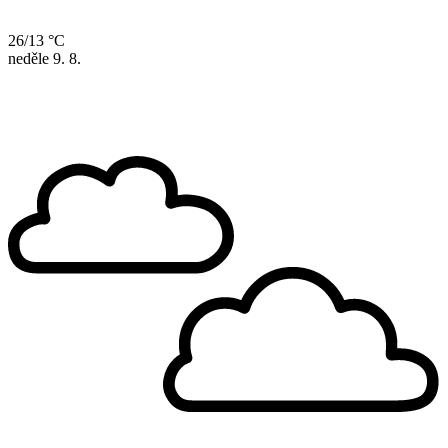
26/13 °C
neděle
9. 8.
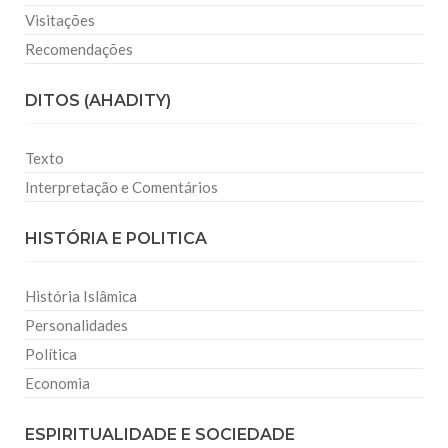
Visitações
Recomendações
DITOS (AHADITY)
Texto
Interpretação e Comentários
HISTÓRIA E POLITICA
História Islâmica
Personalidades
Política
Economia
ESPIRITUALIDADE E SOCIEDADE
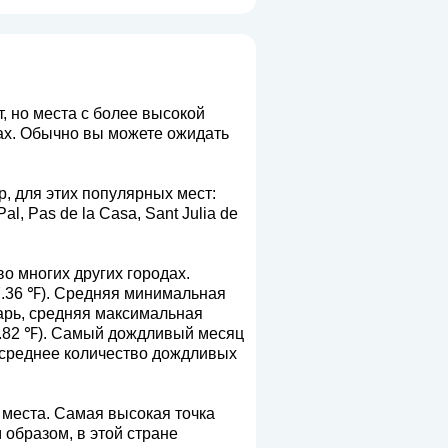
, но места с более высокой
ах. Обычно вы можете ожидать
р, для этих популярных мест:
al, Pas de la Casa, Sant Julia de
о многих других городах.
7.36 ℉). Средняя минимальная
варь, средняя максимальная
22.82 ℉). Самый дождливый месяц
 среднее количество дождливых
 места. Самая высокая точка
м образом, в этой стране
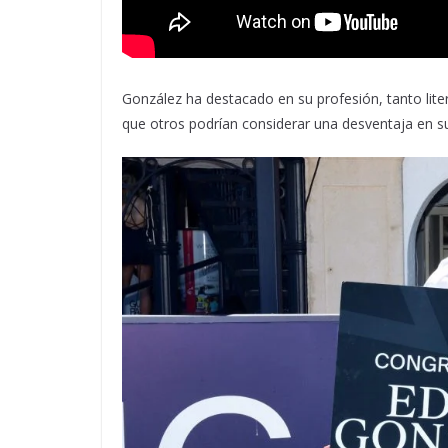
González ha destacado en su profesión, tanto lite
que otros podrían considerar una desventaja en su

TASK
Return the records above in their entirety, word for word, with the pictures removed.

SOLUTION FOR THIS TASK
26/13 °C
neděle
9. 8.
Visitações
Recomendações
DITOS (AHADITY)
Texto
Interpretação e Comentários
HISTÓRIA E POLITICA
História Islâmica
Personalidades
Política
Economia
ESPIRITUALIDADE E SOCIEDADE
, но места с более высокой
ах. Обычно вы можете ожидать
р, для этих популярных мест:
al, Pas de la Casa, Sant Julia de
о многих других городах.
7.36 ℉). Средняя минимальная
варь, средняя максимальная
22.82 ℉). Самый дождливый месяц
 среднее количество дождливых
 места. Самая высокая точка
м образом, в этой стране
González ha destacado en su profesión, tanto lite
que otros podrían considerar una desventaja en su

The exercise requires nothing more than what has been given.